This text I wrote recently on the train, in Russian. It is a chapter in my reflections on Manchester, which I provisionally call ‘The City of Optimists’. Some of them I published in Russian on my Russian blog, and, judging by the comments there, the impressions of my experiences in Manchester (and in England in general) are much appreciated.

A note on the text: I used three Italian words, partially because they belonged to my text; partially because I had an Italian colleague sitting next to me, which may have made me remember that trait of many Italian cities. They used to consist of città (city proper), contado (countryside) and distretto (suburbia).

It seems I manage to write about Manchester with love. This is fine: to live in one city for several years in a row, one needs to love it. And for that the city has to have something in common with your native or best-loved city, or, on the contrary, to be totally different. It is like in relationships with people: you fall in love when another person fits comfortably in your environment; or when your environment weighs you down, and this other person transforms it with their presence. It is a mistake to think that relationship should have no habitual quality about it. It should avoid usualness and conventions, which are similar to indifference. But a habit by itself is an organising element. Habit relates to habitat, which is nothing else but one’s space, one’s environment. Don’t say that you have got no habits or that you would not want to share them with someone.

And so I find Manchester at once unusual, and not. A year after my moving here, when a more or less objective reflection had become possible, I realised, for example, that I was living in a district very much like the one where I used to live in Moscow. This was usual. What was not usual, was the absence of the capital city’s dazzle, lustre, charm, spirit. And I feel the lack of these. On the other hand, I wouldn’t want to overestimate Moscow’s spirit, especially as I am being related about its changing. In Moscow, I used to like speed, space, parks, boulevards, strange houses that hid cosily in some unknown streets. Moscow is a big city where you can have the luxury of not visiting the suburbs; in Manchester, the line between città, contado and distretto is painfully fine, and possibly this is what I have found the most striking.

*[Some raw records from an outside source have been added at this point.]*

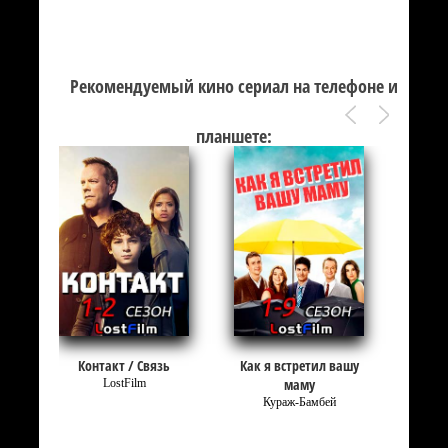
Рекомендуемый кино сериал на телефоне и
планшете:
Контакт / Связь
Как я встретил вашу
маму
LostFilm
Кураж-Бамбей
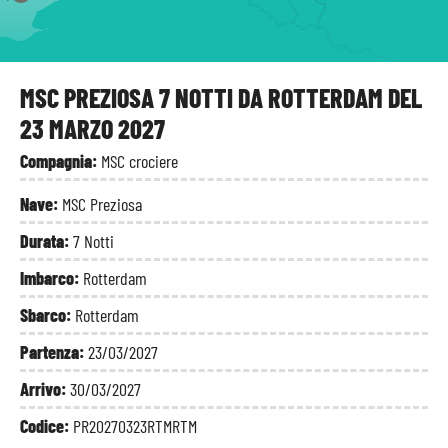
MSC PREZIOSA 7 NOTTI DA ROTTERDAM DEL
23 MARZO 2027
Compagnia:
MSC crociere
Nave:
MSC Preziosa
Durata:
7 Notti
Imbarco:
Rotterdam
Sbarco:
Rotterdam
Partenza:
23/03/2027
Arrivo:
30/03/2027
Codice:
PR20270323RTMRTM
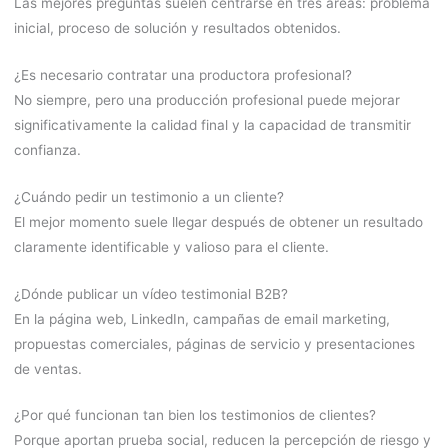
Las mejores preguntas suelen centrarse en tres áreas: problema
inicial, proceso de solución y resultados obtenidos.
¿Es necesario contratar una productora profesional?
No siempre, pero una producción profesional puede mejorar
significativamente la calidad final y la capacidad de transmitir
confianza.
¿Cuándo pedir un testimonio a un cliente?
El mejor momento suele llegar después de obtener un resultado
claramente identificable y valioso para el cliente.
¿Dónde publicar un vídeo testimonial B2B?
En la página web, LinkedIn, campañas de email marketing,
propuestas comerciales, páginas de servicio y presentaciones
de ventas.
¿Por qué funcionan tan bien los testimonios de clientes?
Porque aportan prueba social, reducen la percepción de riesgo y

But, all in all, I want to love this city exactly because it is so similar and dissimilar to my native one. My love is rather rational; there is no passion with which I relate to even those cities where I have never been. But it is love; not respect, nor compassion. I want to love this city because it is easy and convenient to love flawlessly beautiful people, beautiful places, beautiful memories. Yet how sincere is such love, and is it love, after all? Or perhaps, it is a manifestation of a conventional, habitual, usual belief that only flawless beauty is worthy of affection?